During this time the temperature hovered near 100 degrees with not a cloud in sight. The shingles they were putting down were black. Can you imagine how hot it was up on the roof?



My wife and son and I were inside the house. We listened to the rhythm that had begun to take over the neighborhood. From early in the morning until near sunset somewhere there was the sound of...

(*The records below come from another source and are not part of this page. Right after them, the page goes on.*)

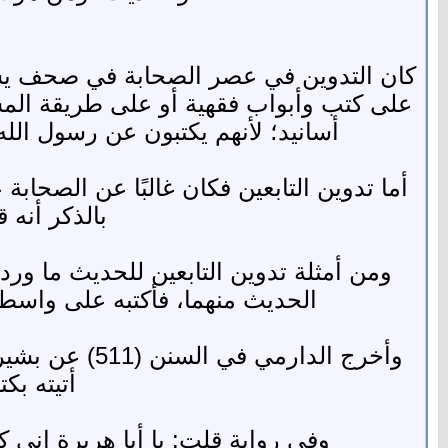
كان التدوين في عصر الصحابة في صحف يسيرة
على كتب وأبواب فقهية أو على طريقة المس
أسانيد؛ لأنهم يكتبون عن رسول ال
أما تدوين التابعين فكان غالبًا عن الصحابة
بالذكر أنه 
ومن أمثلة تدوين التابعين للحديث ما ور
الحديث منهما، فأكتبه على واسطة الرحل حتى أنزل فأ
وأخرج الدارم
أتيته بك
وفي رواية قلت: يا أبا هريرة إني كتب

Bam! Bam! Bam! Bam! Bam! Bam!

The ceilings vibrated as the roofers walked around above us and dropped new stacks of shingles on the roofing deck. We shrugged it off. Since moving to what I sometimes call the Apocalyptic Plains, this was the third roof we had replaced after a hailstorm. Three roofs in 14 years! Think how upset they must be at the insurance company.



Overhead
My roofers took breaks in the shade every couple of hours. They drank lots of water. Most of them were Latino, but it wasn't true that none of them spoke English. A polite, brown skinned man knocked on the front door and asked me to unlock the gate to the backyard so he could collect debris being pushed off the roof. He didn't say "por favor"; he said "please."

I found myself thinking about these men and how this might be their chance to make good money until, finally, the last roof gets replaced, probably sometime in the fall. It's steady employment, six days a week.



At the same time I'm guessing that relatively speaking the money isn't exactly staggering, only a fraction of the substantial amount the insurance company is paying out for the roof. There's the cost of the materials and the money the roofing company is going to take. After that the rest of the money is divided nine ways. How much does each man get for two 12-hour days of work? I'd guess $200.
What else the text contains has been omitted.